Mao Tse Tung, che di rivoluzioni se ne intendeva (come Lenin, come Tito anche lui edificò una stato comunista con la rivoluzione) ebbe a dichiarare «la rivoluzione non è un pranzo di gala». Gli eccidi degli uomini con la stella rossa ne avevano data la prova tragica e drammatica.
Il tutto, va sottolineato, a guerra finita, quando vennero infoibati o comunque trucidati migliaia e migliaia di Italiani (certo oltre diecimila). Ma, sempre a guerra finita, vennero trucidati decine di migliaia di Sloveni e centinaia di migliaia di Croati.
E’ attualmente continuo, in queste due Repubbliche, il ritrovamento di fosse comuni, foibe o grotte, con centinaia e centinaia di cadaveri.
Le Repubbliche di Slovenia e di Croazia hanno istituiti degli organi pubblici preposti proprio alla ricerca di questi tragici siti. Lo stanno facendo ora, negli anni ’20 del duemila, perchè in passato, fino a chè c’era il Comunismo, l’argomento era rigorosamente tabù.
La fine del terrore?
E sempre Djlas a documentarlo: nel ’47 in una riunione dei supremi organi del partito, a seguito delle lamentele slovene per il numero di fosse comuni che intralciavano i lavori agricoli, Tito diede disposizioni di porre termine all’eliminazione dei «nemici del popolo» senza processo alcuno.
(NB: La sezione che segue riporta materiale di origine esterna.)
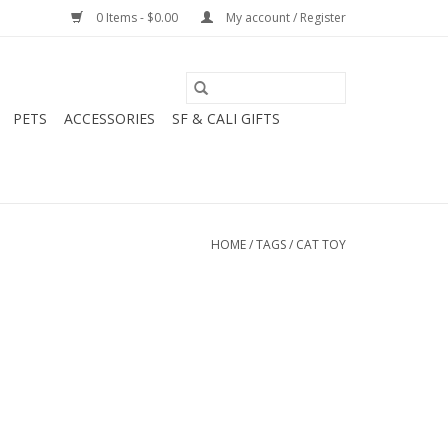
0 Items - $0.00
My account / Register
PETS
ACCESSORIES
SF & CALI GIFTS
HOME
/
TAGS
/
CAT TOY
Il terrore rivoluzionario era finito? Non per molto. Quando, sempre nel’47, ci sarà la rottura tra Tito e Stalin, quando quest’ultimo decreterà l’espulsione della Jugoslavia dal Cominform perchè rea di eccesso rivoluzionarismo, in quel momento scatterà un nuovo conflitto: la guerra tra Cominformisti e Titoisti.
Una guerra combattuta tutta tra Servizi: il KGB per Stalin, l’UBDA (erede dell’OZNA) per Tito.
Sarà una guerra nella quale Tito rimetterà in funzione tutto il suo sistema di terrore, simboleggiato tristemente del famoso lager dell’Isola Calva-Goli Otok dove finirono a centinaia gli accusati o sospettati di stalinismo.
Il conflitto avrà una conclusione con la morte di Stalin, nel marzo del ’53, ma conterà un numero ancora non quantificato di vittime.
Un ultimo colpo di coda del sistema terroristico di Tito lo si avrà negli anni ’70, quando le richieste di libertà e di democrazia degli studenti e dei professori dell’università di Zagabria trovarono una repressione pesantissima, con decine, centinaia di carcerazioni.
Una vicenda pressocchè ignorata dalla pubblica opinione occidentale. Ne ha dato sofferta testimonianza Gabriella Chmet nel suo «La primavera di Zagabria» (Luglio Editore, 2022), una testimonianza veramente imperdibile.
Sarà l’ultimo exploit del terrorismo titoista, perchè il 4 maggio 1980 Josip Broz esalerà l’ultimo respiro e la pistola potrà così lasciare il suo comodino.